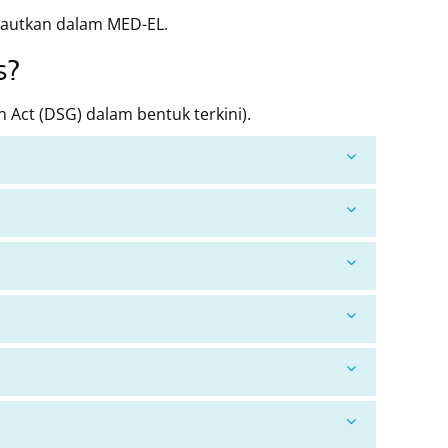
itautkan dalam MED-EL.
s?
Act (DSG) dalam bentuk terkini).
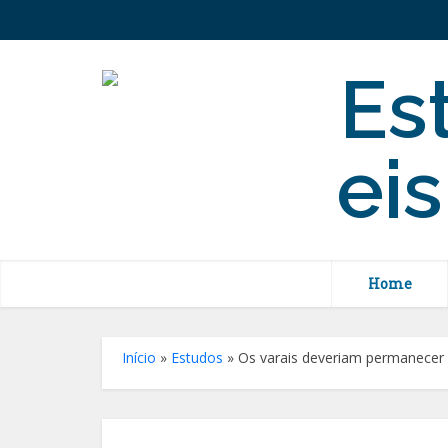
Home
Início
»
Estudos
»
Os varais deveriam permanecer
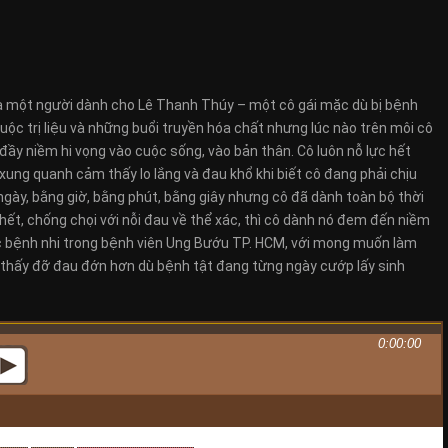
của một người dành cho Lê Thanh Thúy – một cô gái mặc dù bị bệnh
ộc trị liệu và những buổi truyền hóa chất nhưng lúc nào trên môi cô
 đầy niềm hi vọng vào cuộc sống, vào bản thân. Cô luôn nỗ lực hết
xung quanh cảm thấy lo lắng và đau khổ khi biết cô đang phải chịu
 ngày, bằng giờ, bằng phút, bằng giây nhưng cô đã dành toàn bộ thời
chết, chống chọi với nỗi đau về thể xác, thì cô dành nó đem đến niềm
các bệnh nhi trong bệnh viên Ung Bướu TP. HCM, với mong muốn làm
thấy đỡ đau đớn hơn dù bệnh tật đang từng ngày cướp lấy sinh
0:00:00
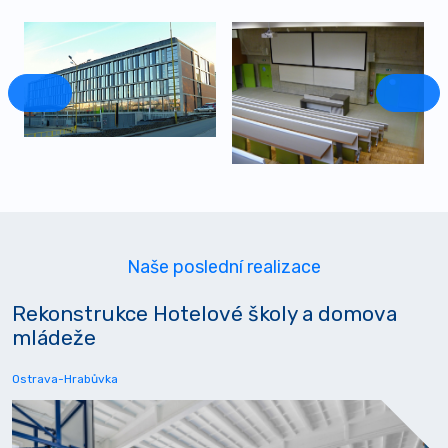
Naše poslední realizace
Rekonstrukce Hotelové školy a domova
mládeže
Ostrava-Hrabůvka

● ● ● ●

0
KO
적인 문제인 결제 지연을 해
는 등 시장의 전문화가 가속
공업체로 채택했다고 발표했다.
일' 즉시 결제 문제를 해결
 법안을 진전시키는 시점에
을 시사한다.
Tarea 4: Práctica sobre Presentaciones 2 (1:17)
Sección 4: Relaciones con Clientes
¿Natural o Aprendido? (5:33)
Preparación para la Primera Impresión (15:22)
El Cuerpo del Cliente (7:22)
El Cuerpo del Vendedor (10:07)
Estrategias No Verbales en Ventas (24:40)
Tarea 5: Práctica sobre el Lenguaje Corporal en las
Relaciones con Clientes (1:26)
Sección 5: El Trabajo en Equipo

● ● ● ●

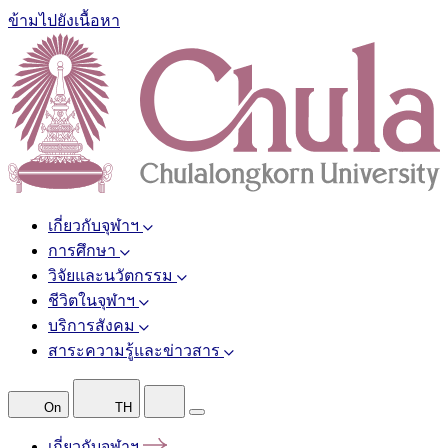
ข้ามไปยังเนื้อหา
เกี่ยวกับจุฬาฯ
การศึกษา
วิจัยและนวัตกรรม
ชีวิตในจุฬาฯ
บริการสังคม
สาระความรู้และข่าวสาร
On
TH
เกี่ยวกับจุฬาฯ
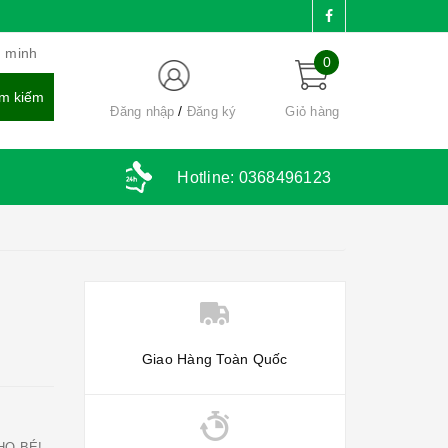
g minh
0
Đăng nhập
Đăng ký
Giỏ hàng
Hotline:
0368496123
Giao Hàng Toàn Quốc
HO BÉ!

● ● ● ●

Above are records; write out the lines from the one with "xung quanh cảm" down to the one with "Ostrava-Hrabůvka", exactly, leaving the pictures out.

xung quanh cảm thấy lo lắng và đau khổ khi biết cô đang phải chịu
 ngày, bằng giờ, bằng phút, bằng giây nhưng cô đã dành toàn bộ thời
chết, chống chọi với nỗi đau về thể xác, thì cô dành nó đem đến niềm
các bệnh nhi trong bệnh viên Ung Bướu TP. HCM, với mong muốn làm
thấy đỡ đau đớn hơn dù bệnh tật đang từng ngày cướp lấy sinh
0:00:00
Naše poslední realizace
Rekonstrukce Hotelové školy a domova
mládeže
Ostrava-Hrabůvka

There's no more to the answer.